§ **Data extracts**
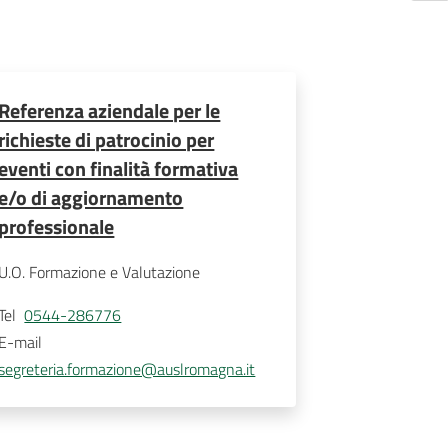
Referenza aziendale per le
richieste di patrocinio per
eventi con finalità formativa
e/o di aggiornamento
professionale
U.O. Formazione e Valutazione
Tel
0544-286776
E-mail
segreteria.formazione@auslromagna.it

§ **Task goal**
The records above should be copied word for word, with the pictures left out.

§ **Expected answer**
Referenza aziendale per le
richieste di patrocinio per
eventi con finalità formativa
e/o di aggiornamento
professionale
U.O. Formazione e Valutazione
Tel
0544-286776
E-mail
segreteria.formazione@auslromagna.it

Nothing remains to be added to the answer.